Yesterday I wrote about the latest development in food technology, the advent of synthetic meat. My general view is that it is good news, though too far from practical application to make any difference right now. But I am aware that I’m an optimist and my views aren’t necessarily shared.
In one more extreme example, Joanna Blythman damns “frankenburgers” as “a poor imitation of meat” in the Daily Mail. “Every feature of it is bogus”. She goes on to predict it will be tough and tasteless, and questions its nutritional properties. She says the arguments for it are Malthusian and misguided, and that it will “probably turn out to be another cynical, profit-driven piece of marketing.”
Most reports were more balanced, but it’s interesting to see how a news item can yield such divergence of opinion.
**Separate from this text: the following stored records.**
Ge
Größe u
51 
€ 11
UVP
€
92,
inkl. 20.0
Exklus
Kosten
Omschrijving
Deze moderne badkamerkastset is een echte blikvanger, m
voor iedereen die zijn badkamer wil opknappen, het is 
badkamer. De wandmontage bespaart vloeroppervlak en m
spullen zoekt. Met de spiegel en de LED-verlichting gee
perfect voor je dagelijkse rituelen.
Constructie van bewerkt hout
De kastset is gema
I thought it might be worth pausing on reflect on perspective, because there are at least two different approaches to a new technological development like this one.
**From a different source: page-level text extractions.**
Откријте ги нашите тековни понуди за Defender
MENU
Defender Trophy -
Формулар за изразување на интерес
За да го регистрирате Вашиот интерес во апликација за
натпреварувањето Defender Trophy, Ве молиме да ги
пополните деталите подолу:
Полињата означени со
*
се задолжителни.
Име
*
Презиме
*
The first is to measure the distance between The New Thing and the ideal we have in our head, and take our guidance from there. So in this case, the ideal is that everybody eats a balanced diet and enjoys organic and local grass-fed beef on special occasions. The gap between this vision and pressed patties of lab-grown meat cells is indeed capacious.
The other way to look at it is to look at what we have today, and see how The New Thing compares. The current global beef industry is huge and distant, mass producing feedlot cattle so cheaply that beef can be used in catfood. Against a backdrop of high ecological footprints and low animal welfare, cultured beef looks like an ethical no-brainer.
So where’s the balance? I think there are a number of questions to ask when considering a new breakthrough technology, whatever it might be. Here are some of them, and there are plenty of others:
- Who will control this technology? Who is served? Who is empowered and who is dis-empowered?
- No technology is neutral. What’s the trade-off? What freedoms are gained and what is surrendered in return?
- Will this new technology make things simpler or more complicated?
- Will there be more or less violence, in the full sense of environmental and social damage?
- What forces of ‘creative destruction’ will this trigger? Ie which businesses will be negatively affected, where will jobs be lost?
- Will I be able to choose differently for myself, according to my conscience, or is the application of the technology out of my hands?